Une proposition pimpante et acidulée totalement assumée par le combo finlandais...

Groupe emblématique du metal symphonique à chant féminin depuis plus de dix ans déjà, Amberian Dawn poursuit son chemin sereinement. Et ce, dans une voie qui pourra décontenancer leurs aficionados de la première heure, celle où Heidi Parviainen (Dark Sarah) officiait en qualité de frontwoman. Sans pour autant avoir fondamentalement changé de casquette, le quintet finlandais originaire d'Helsinki a souhaité faire évoluer son œuvre par l'adjonction d'une touche pop-rock typée années 80 aux lignes mélodiques accrocheuses et épurées. Empreinte stylistique déjà remarquée sur son précédent opus, « Innuendo » (2015), mais plus manifeste encore concernant ce huitième album full length, lui aussi sorti chez Napalm Records. Un pari osé mais qui lui avait réussi il y a deux ans. Va-t-il réitérer ou même dépasser cette performance à l'aune de cette proposition à l'ingénierie du son plutôt clean, et continuer à s'imposer en cador du genre auprès des Nightwish, Epica, Delain ou encore Xandria ?

Une orientation pop metal symphonique qui tenait à cœur et qui sied particulièrement bien tant à Capri, chanteuse au timbre chatoyant et aux fines modulations, qu'à Tuomas Seppälä (Conquest, ex-Atheme One, ex-Twisted Silence...), compositeur et claviériste du groupe. On comprend d'autant mieux cette alternative que les sessions d'enregistrement des claviers ont eu lieu dans le studio de Benny Andersson, connu pour avoir été l'un des compositeurs et claviériste du groupe pop suédois Abba entre 1972 et 1982. Expérience qui donna l'idée à Tuomas, fan du pop band, d'utiliser les instruments, parfois vintage, de Benny. D'où l'insertion de sonorités propres aux années 80 et des arrangements dans l'ombre du célèbre quartet nordique parsemant certains des 11 titres de la galette. Aventure musicale un poil rétro, aussi risquée pour certains que fédératrice pour d'autres, dans laquelle ont été également impliqués, tout comme sur « Innuendo » : Emil Pohjalainen (Epicrenel, Thaurorod, ex-Dotma) à la guitare ; Jukka Hoffren (Adamantra, Bride Adorned, Epicrenel...) à la basse ; Joonas Pykälä-aho (Lost in Grey, Lathspell, Wyrd, ex-Dotma...) à la batterie.

Pour nous prouver qu'il n'a pas tiré un trait sur son passé, loin s'en faut, le combo nous octroie quelques moments épiques qui retiendront plus d'une âme rétive.
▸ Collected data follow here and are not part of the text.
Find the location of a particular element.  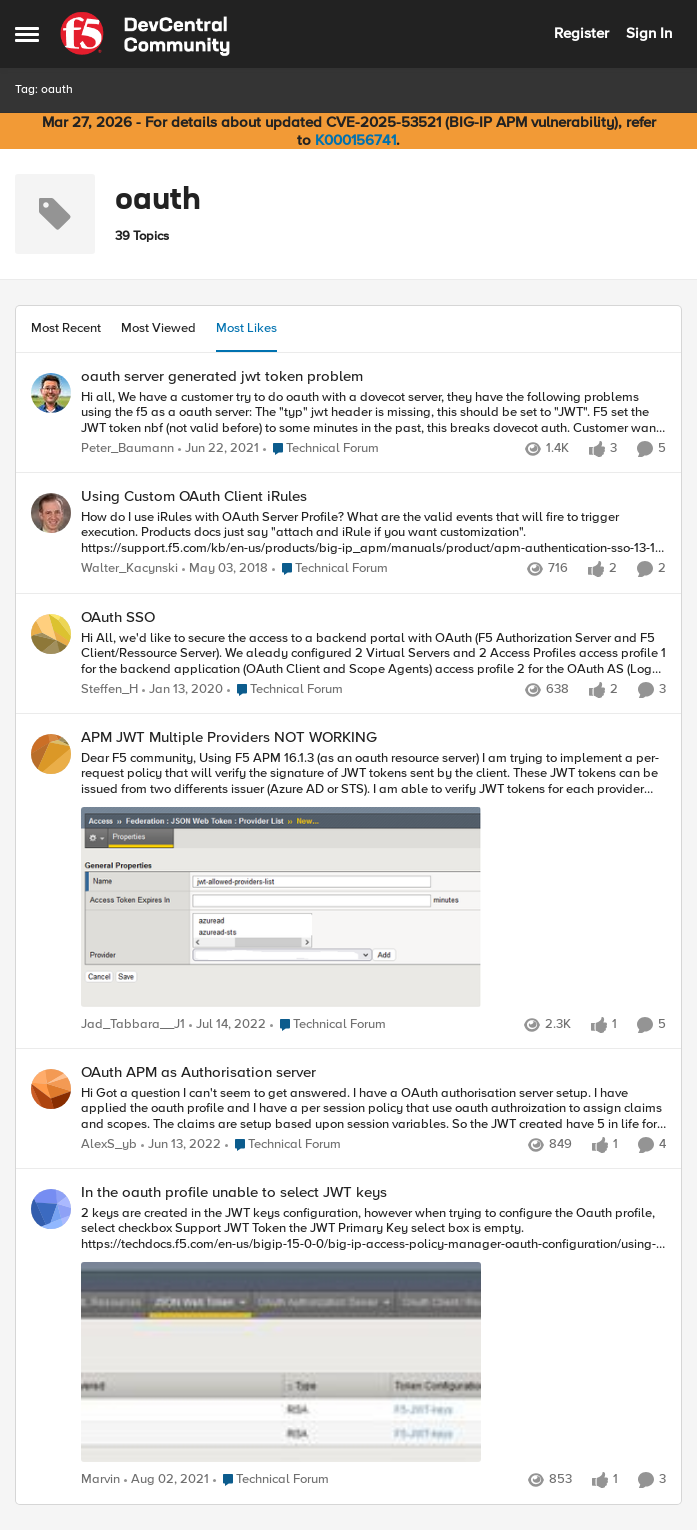 [View Profile: Marvin,] is located at coordinates (51, 1209).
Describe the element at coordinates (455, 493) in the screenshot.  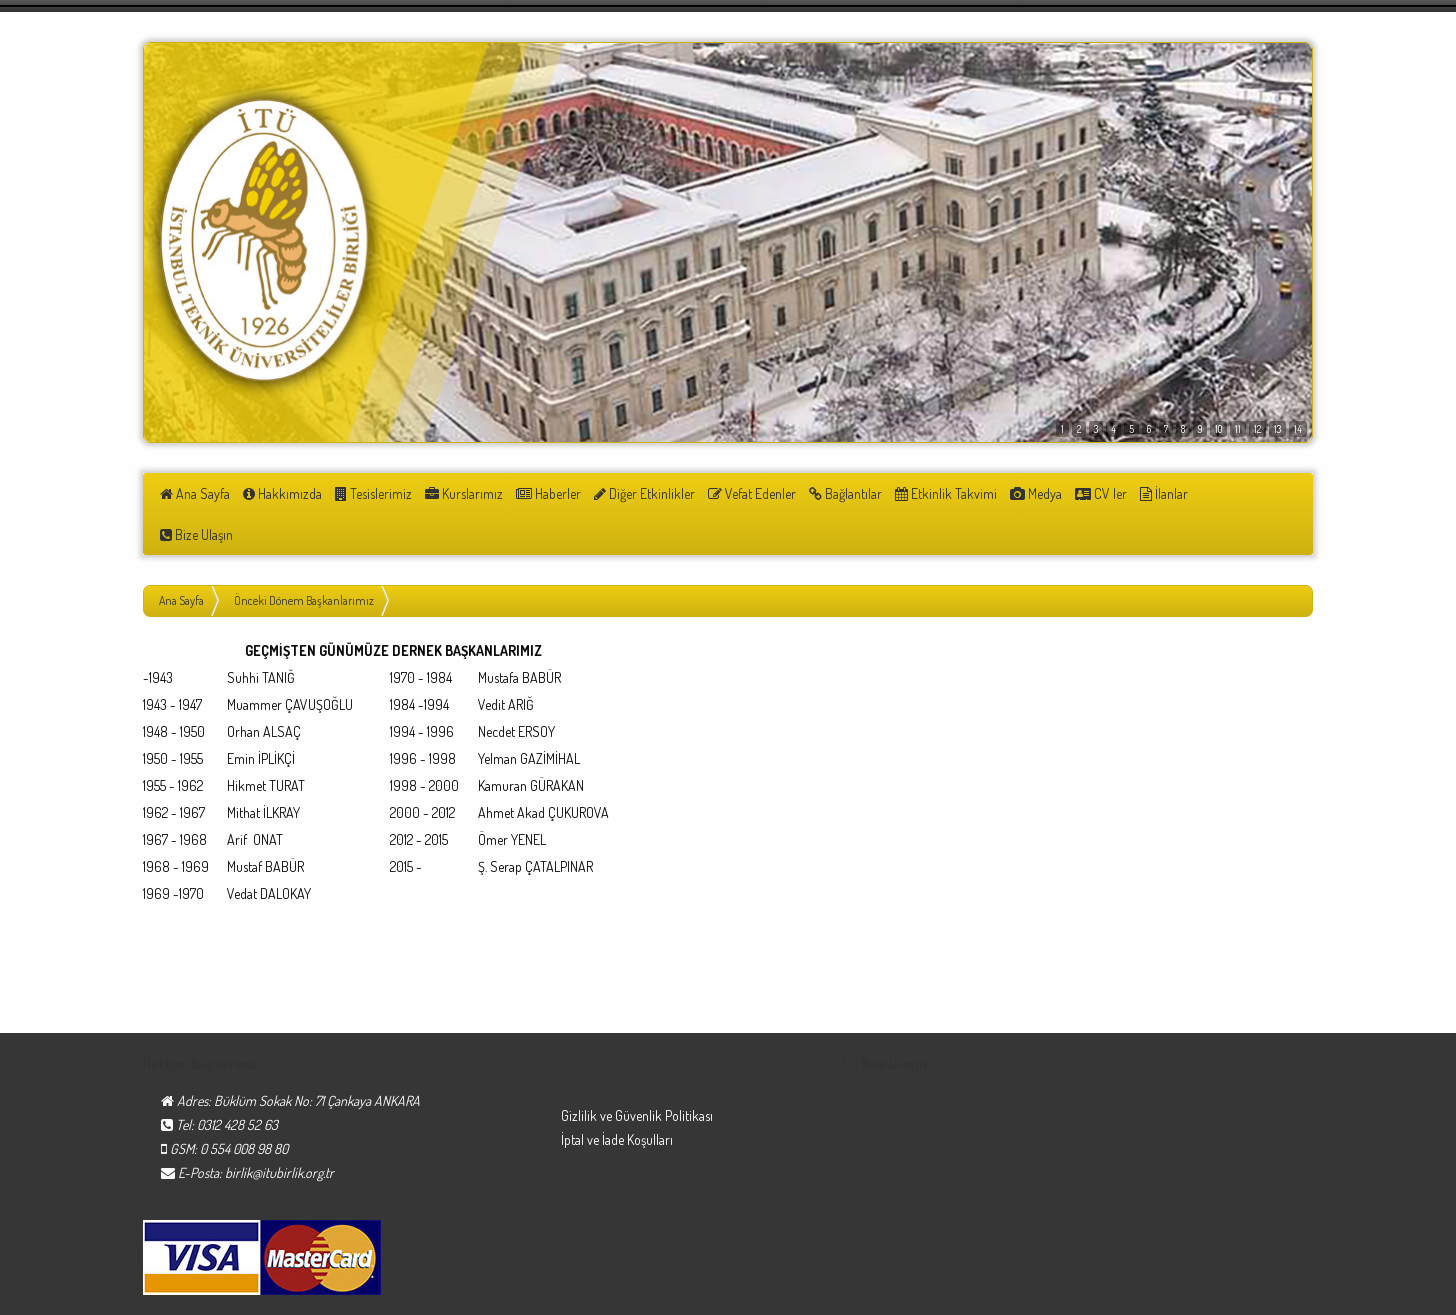 I see `Kurslarımız` at that location.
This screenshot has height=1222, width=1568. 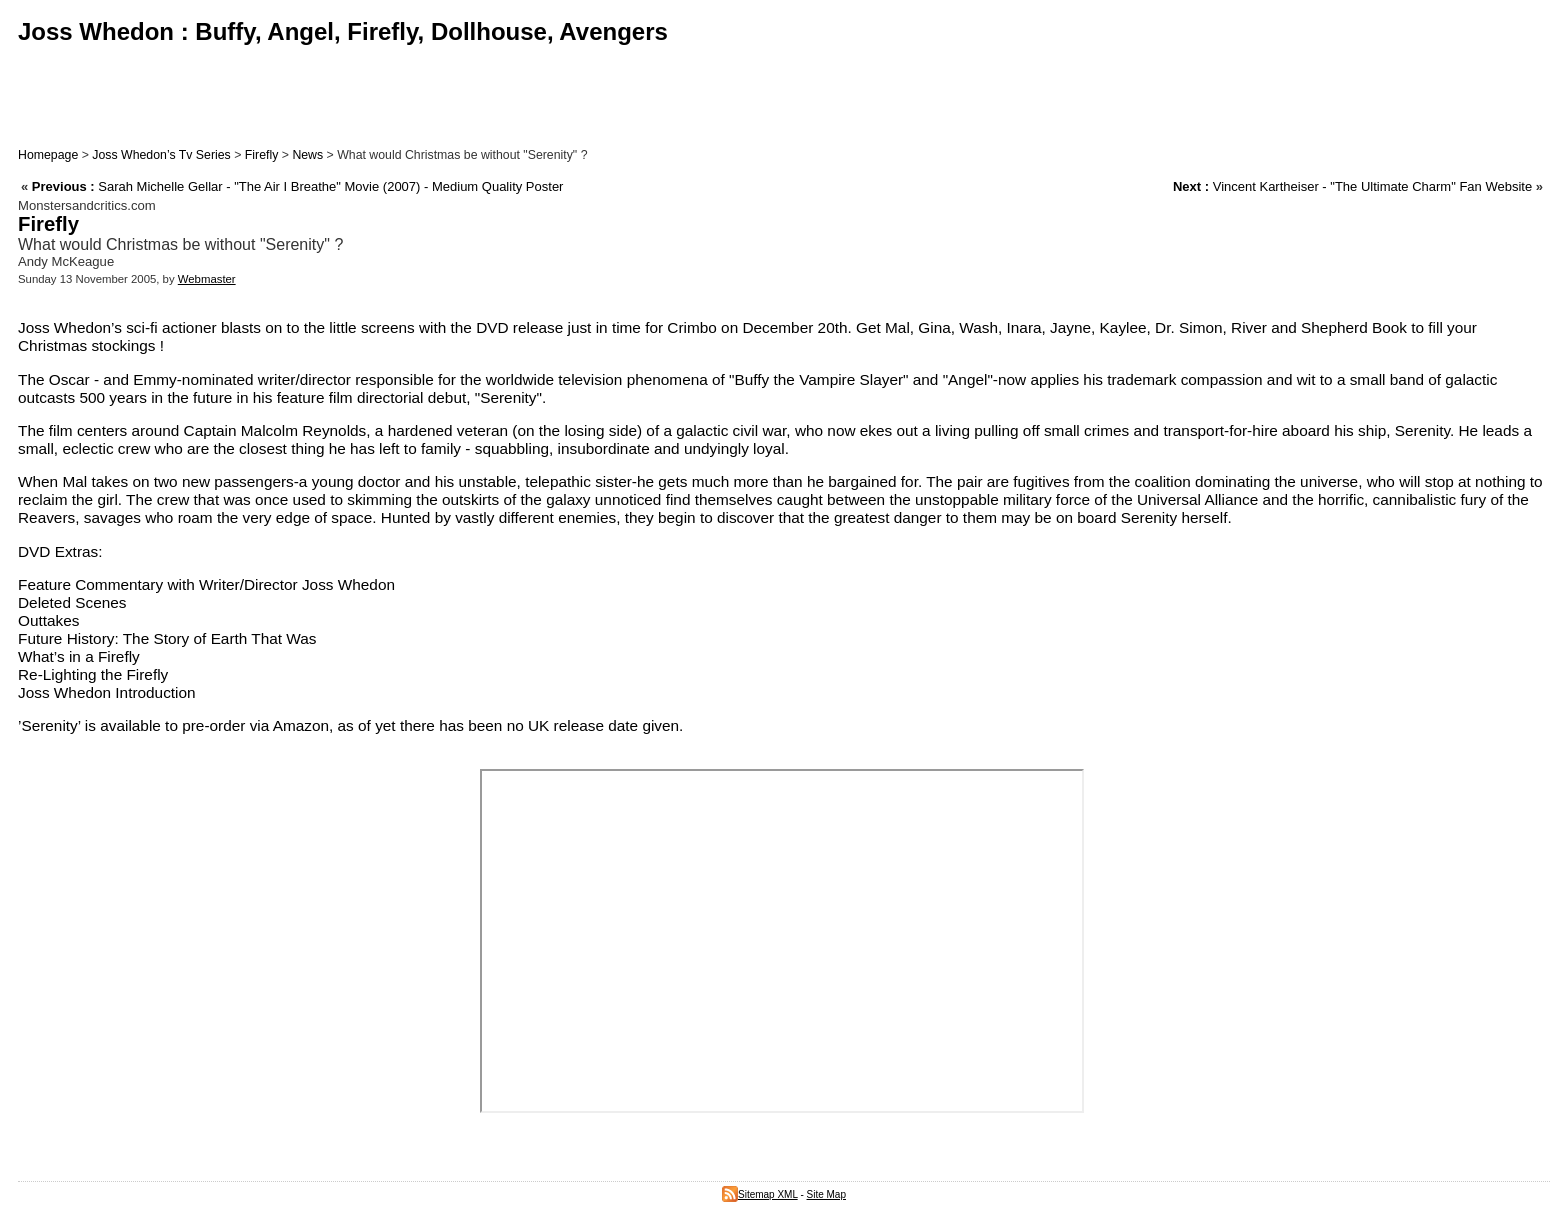 I want to click on Site Map, so click(x=826, y=1194).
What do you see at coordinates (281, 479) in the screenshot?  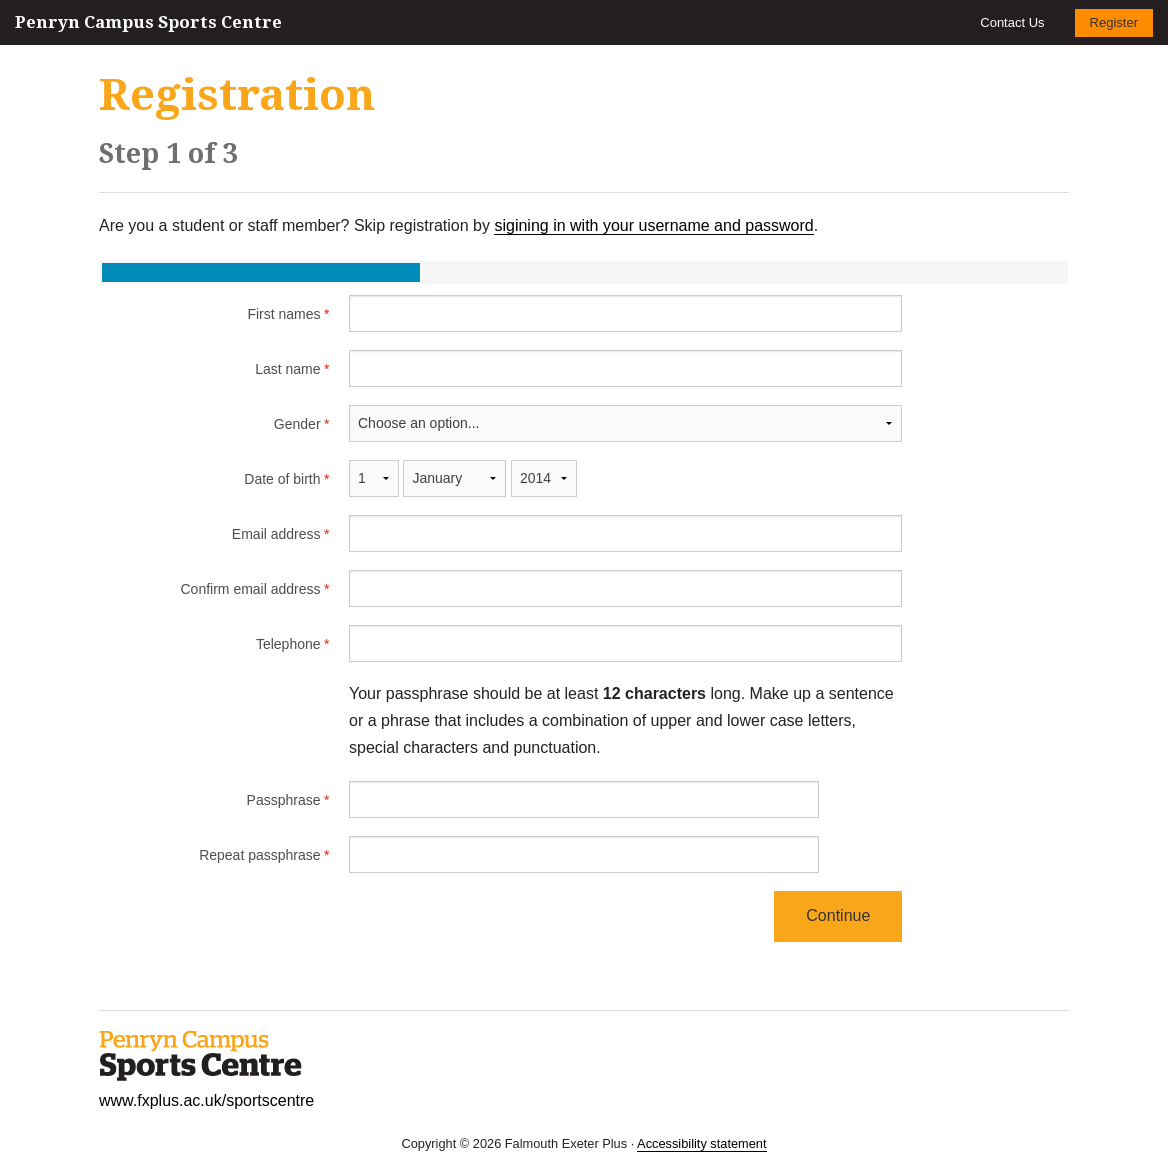 I see `Date of birth` at bounding box center [281, 479].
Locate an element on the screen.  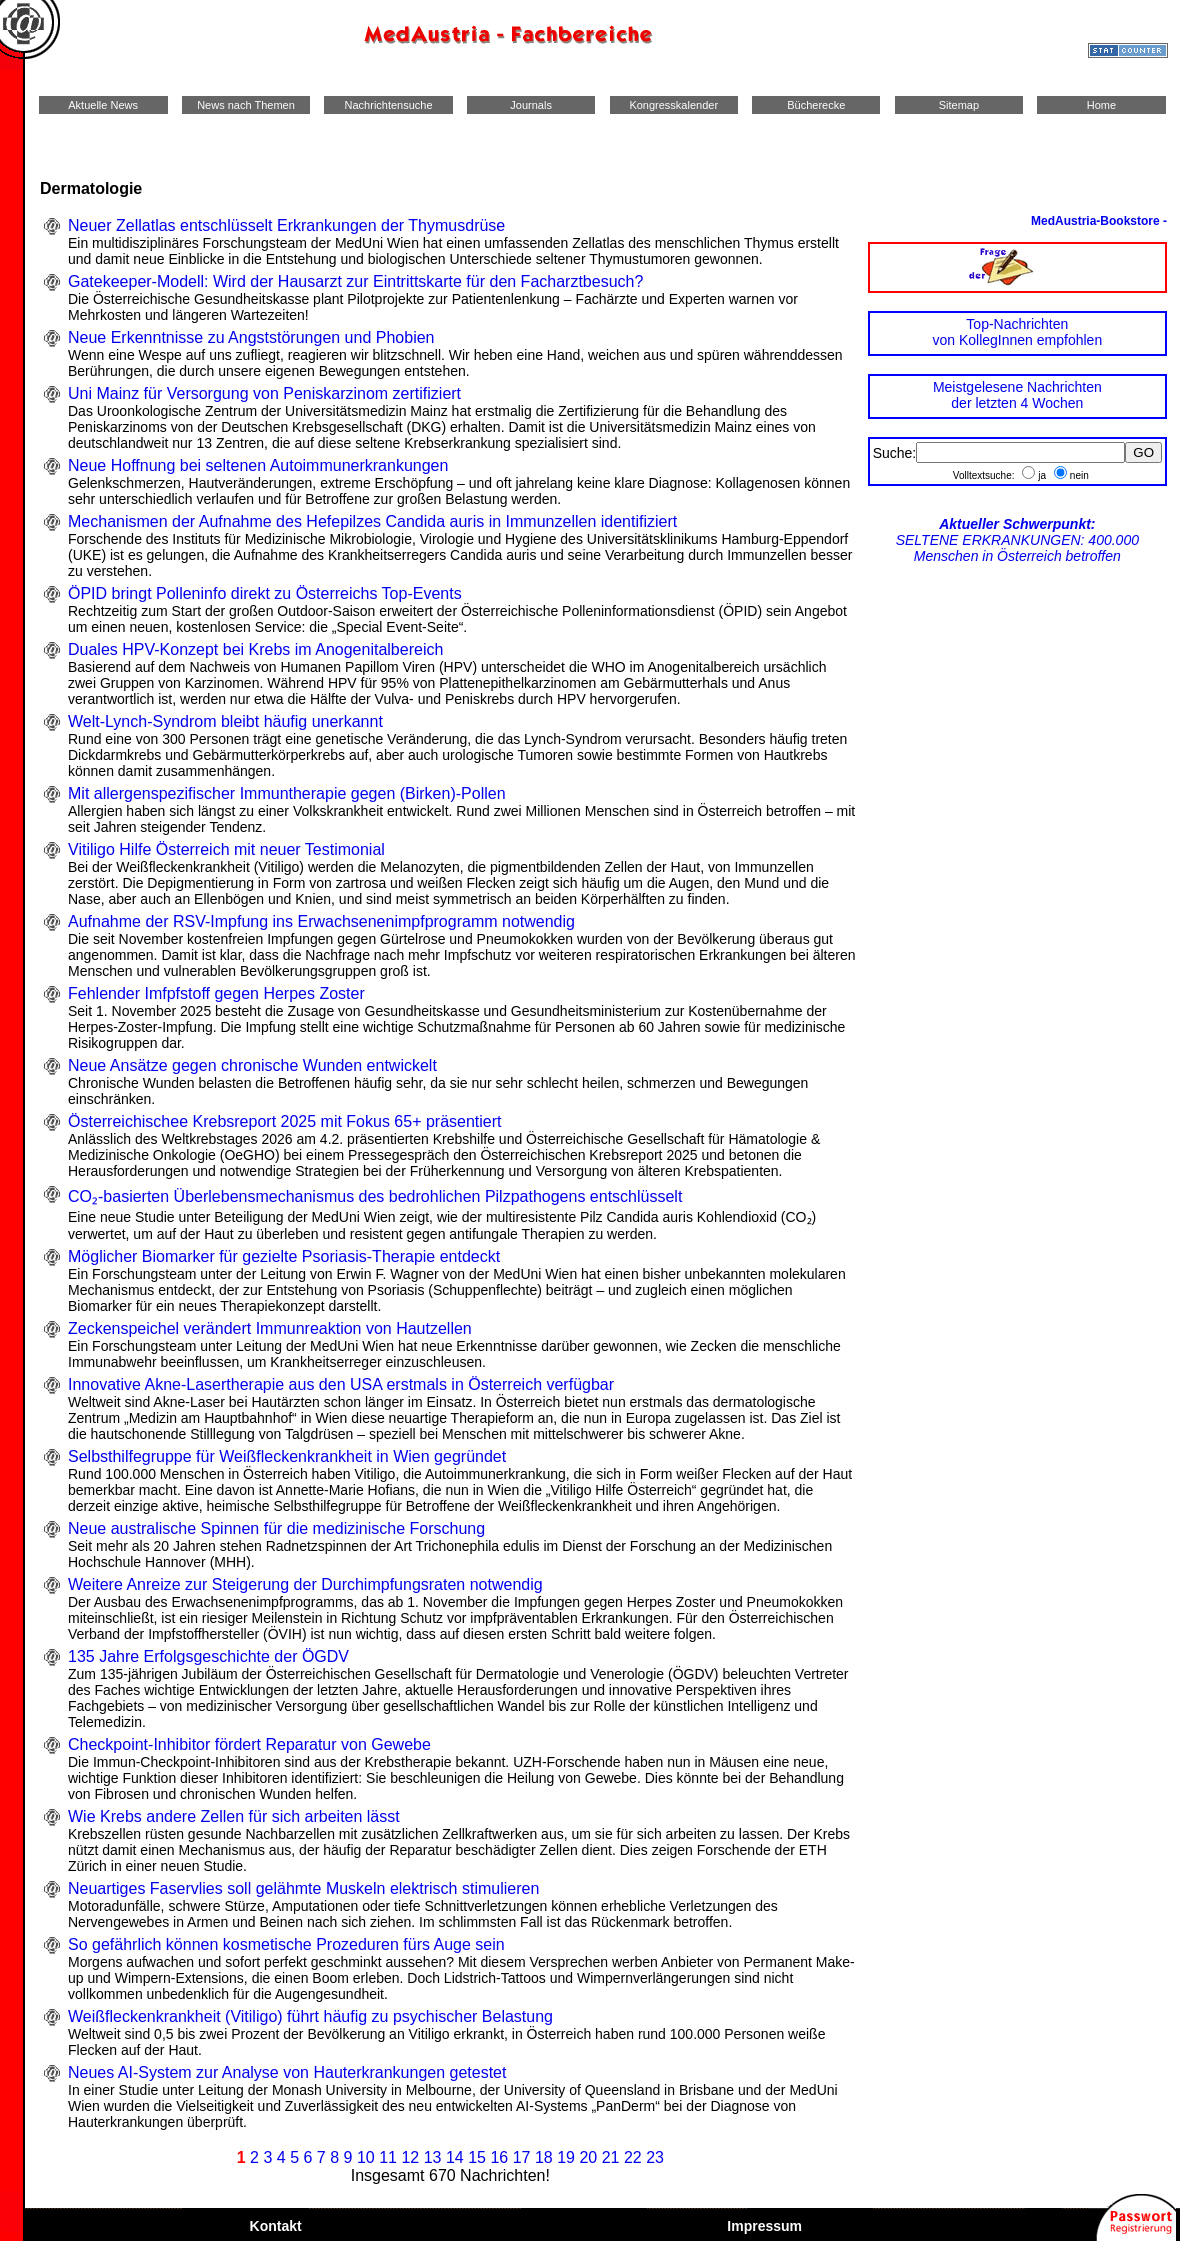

Ainsi, sur un tapping véloce et d'identifiables gimmicks guitaristiques, l'entraînant « I'm the One » aux riffs émoussés fouette prestement le tympan. Ce faisant, son atmosphère sulfureuse rappellera dès les premières mesures celle de « Innuendo ». Par l'octroi d'une muraille de choeurs secondant une sirène en totale apesanteur, et voguant sur une irrépressible onde vibratoire, sous-tendue par une sente mélodique ''abbaesque'' quasi imparable, le propos n'aura que peu de mal à s'inscrire dans les mémoires de ceux qui y auront plongé. Dans cette lignée, l'énergisant « Ghostwoman » aux samples orientalisants recèle lui aussi de redoutables armes de séduction. On ne restera pas moins scotché par la ferveur du corps instrumental et les séries d'accords infiltrantes du trépidant « Dragonflies » et du polyrythmique « Abyss ». Aux puissantes inflexions de la belle de contribuer à nous rallier à la cause de ces deux galvanisantes offrandes.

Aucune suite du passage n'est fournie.